Duruşunuz feyzdir hepimize. Hayalimizdeki gün geldiğinde öyle bir yaşam kurmalıyız ki sizden, sizsiz kalan bizden, Ege'den, Vera'dan ve tüm sevdiklerinizden çalınan tüm günleri yerine hızlıca koyarcasına, tek bir anı ziyan etmeden.

Dışarıdan içeriye mektuplar: Hoşça kal Calimeroluk
İllüstrasyon: Tarık Tolunay

AYŞEN ŞAHİN

Mektup yazarken önce hal-hatır sorar, sonra kendinden haber eder insan, özlemler ve selamlarla kapanır sayfa.

Bu yüzden kalem zorlanıyor dışarıdan içeriye yazarken.

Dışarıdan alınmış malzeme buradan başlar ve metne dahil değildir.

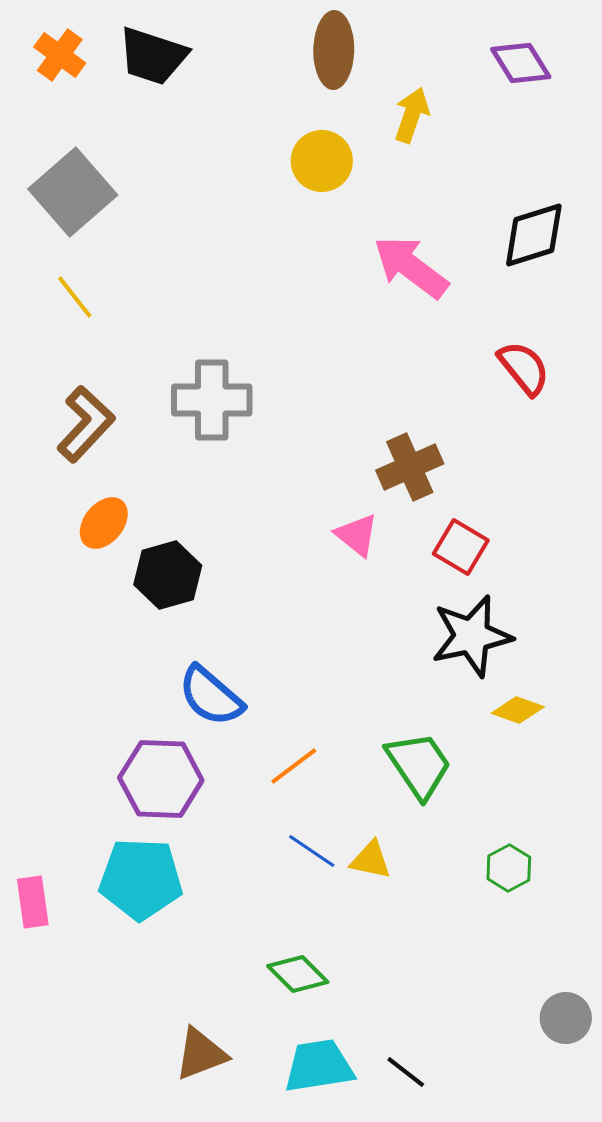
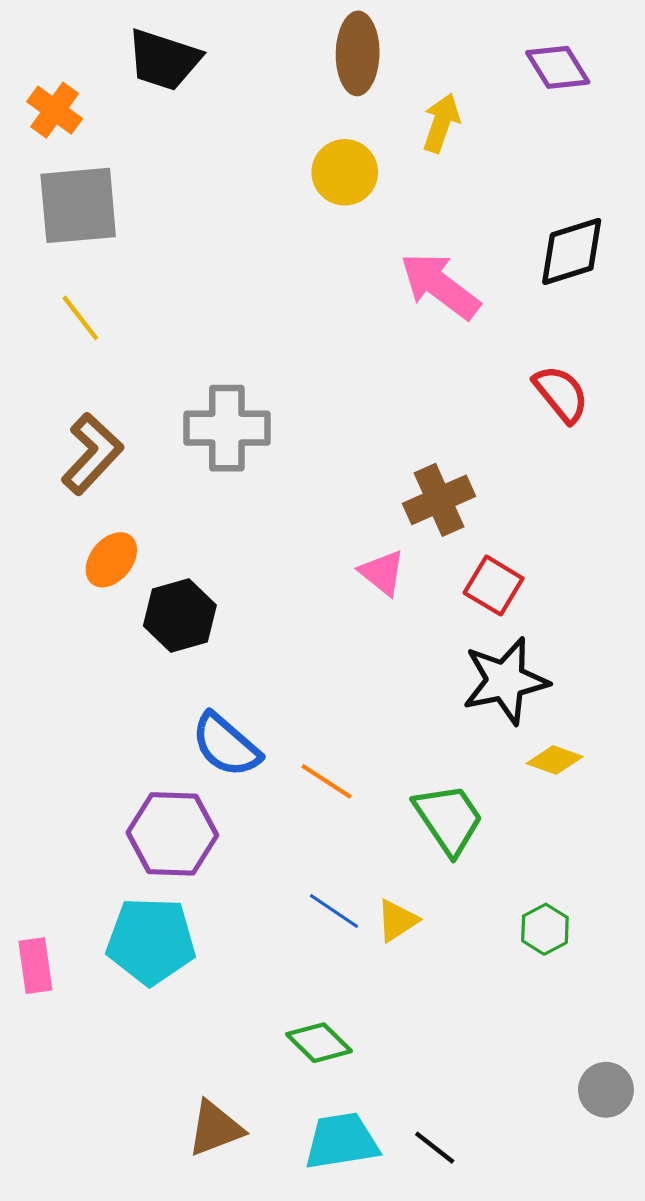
orange cross: (60, 55) -> (55, 110), moved
gray square: (73, 192) -> (78, 205), turned 36
orange line: (294, 766) -> (327, 781), moved, turned 70
yellow triangle: (371, 860) -> (397, 921), turned -45

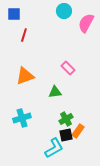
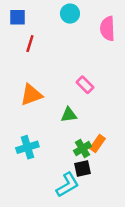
cyan circle: (64, 11) -> (70, 14), moved
pink semicircle: (86, 23) -> (107, 29), turned -30
orange rectangle: (78, 131) -> (97, 143), moved

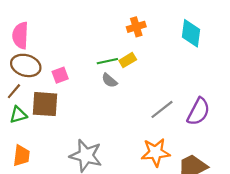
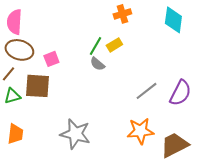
green line: (107, 61) -> (95, 46), turned -48

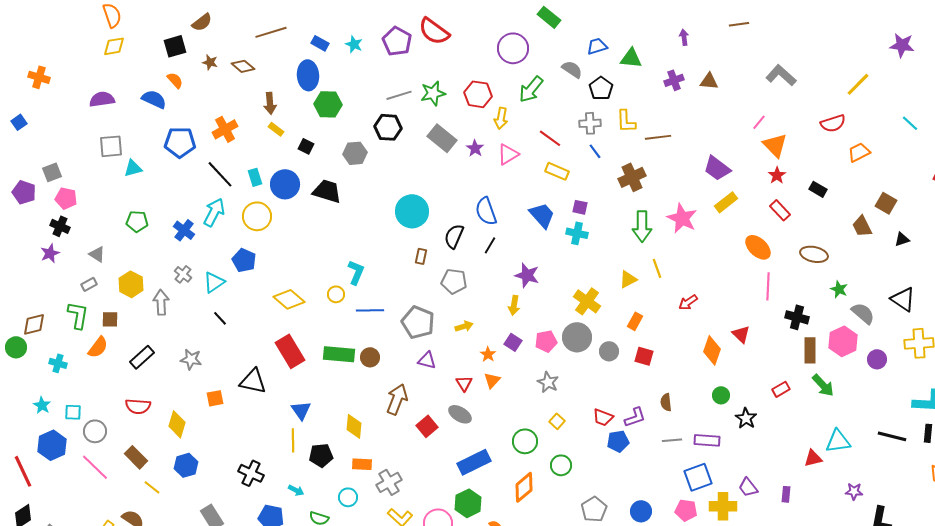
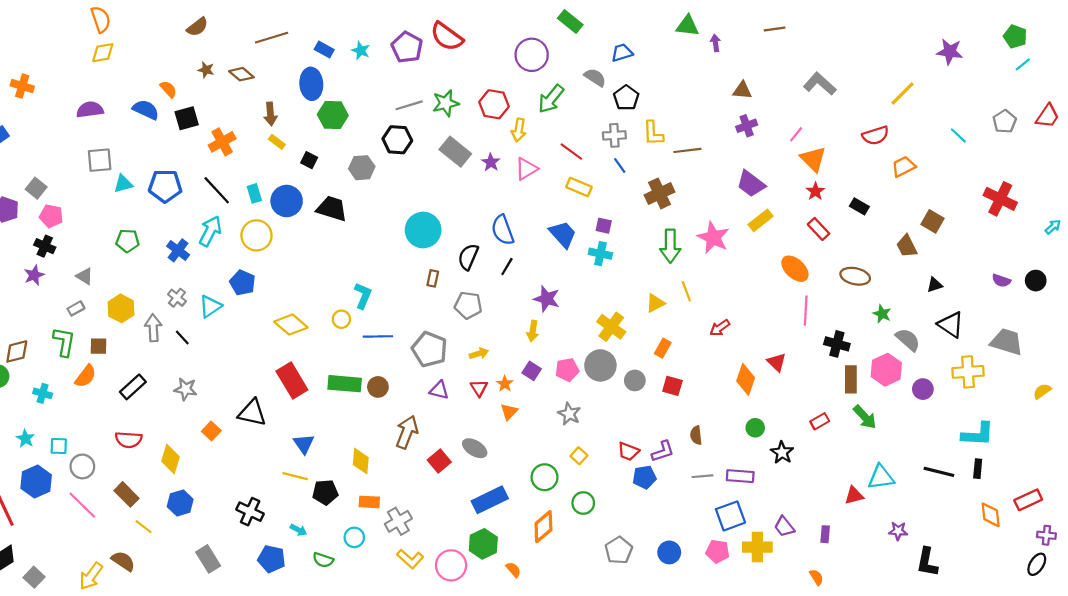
black square: (175, 46) -> (187, 118), moved
green triangle: (631, 58) -> (687, 26), moved
purple cross: (674, 80) -> (747, 126), moved
blue pentagon: (180, 142) -> (165, 186), moved
gray square: (52, 172) -> (36, 188), turned -30
black triangle: (902, 239) -> (935, 285), moved
black line: (220, 318) -> (182, 337), moved
red triangle: (464, 383) -> (479, 388), moved
orange square: (215, 398) -> (211, 431), turned -36
yellow line: (293, 440) -> (295, 476), turned -75

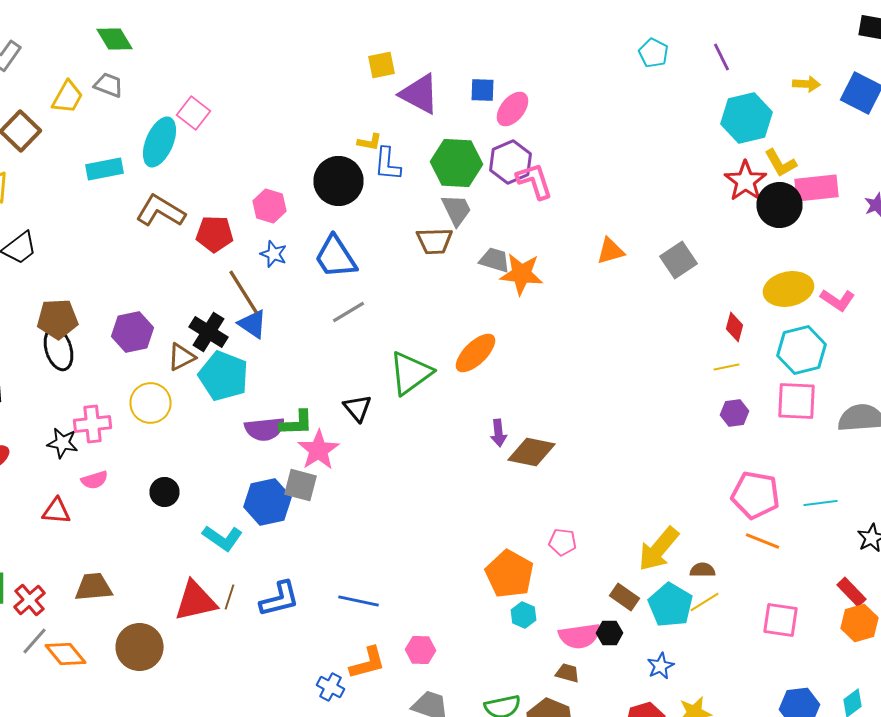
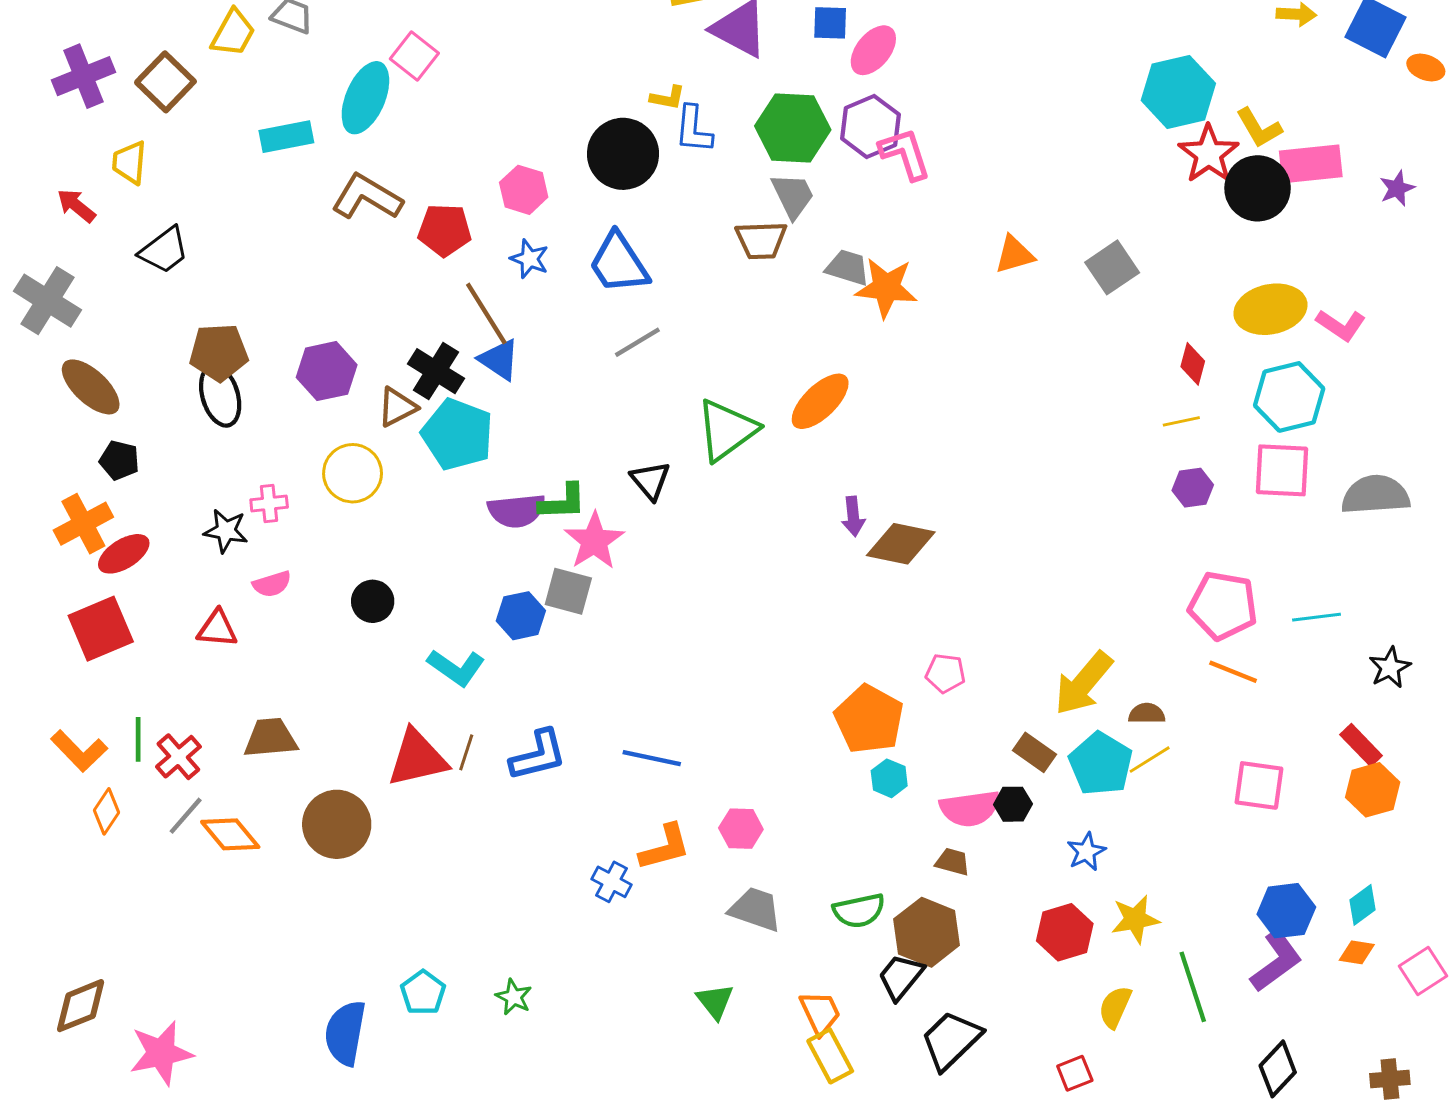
cyan hexagon: (746, 118) -> (1178, 92), moved
pink cross: (92, 424) -> (269, 503), size x0.7
blue hexagon: (268, 502) -> (521, 616), size x0.7

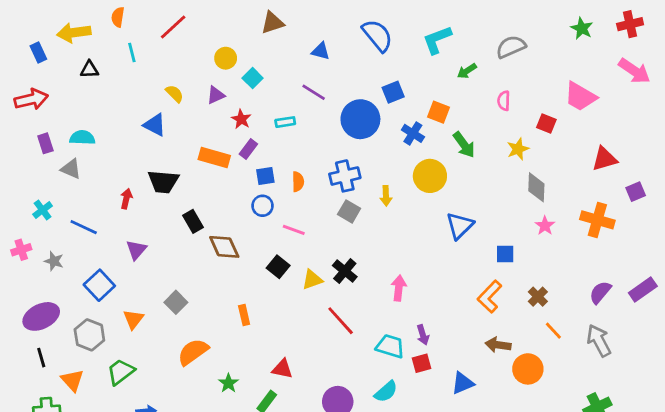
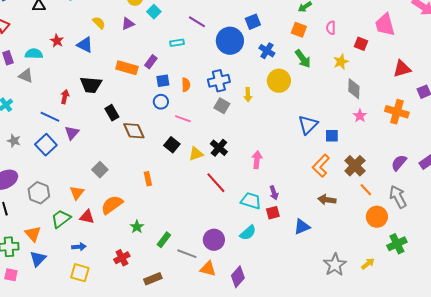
pink trapezoid: (580, 96) -> (385, 25), turned 45
orange square: (438, 112) -> (299, 30), moved
red star: (241, 119) -> (57, 41), moved
blue triangle: (460, 226) -> (308, 125), moved
blue line: (84, 227) -> (50, 117), moved
blue square: (99, 285) -> (46, 145), moved
brown cross: (538, 297) -> (355, 166), size x1.5
orange triangle: (133, 319) -> (77, 193), moved
red triangle: (282, 369) -> (87, 217), moved
orange circle: (528, 369) -> (377, 217), moved
orange triangle: (72, 380) -> (33, 234), moved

Ya kazara satır arası bir can çekmesi, en ufak bir şüphe, iğne başı kadar umutsuzluk düşürürsem akıllara korkusu ya da asıl siz dururken kendimizden bahsetmek mümkün mü?

Nasılsınız? İyi görünüyorsunuz açık görüş fotoğraflarında, iyi kalem tutuyor, sürekli üretiyor, susmuyorsunuz inadına.


Umarım iyisinizdir, böyle uzaktan ummak yetiyor mu acaba diğer insanlara?

Bizi sorarsanız, iyiyiz demek pek mümkün değil, dışarıdan içeriye iyi değiliz demek ayıp olsa da. Kime sorsam ne bu bahar bahardan sayıldı ne de bu yaz yazdan.

Ne tadımız var ne de ağız tadıyla bir isyan.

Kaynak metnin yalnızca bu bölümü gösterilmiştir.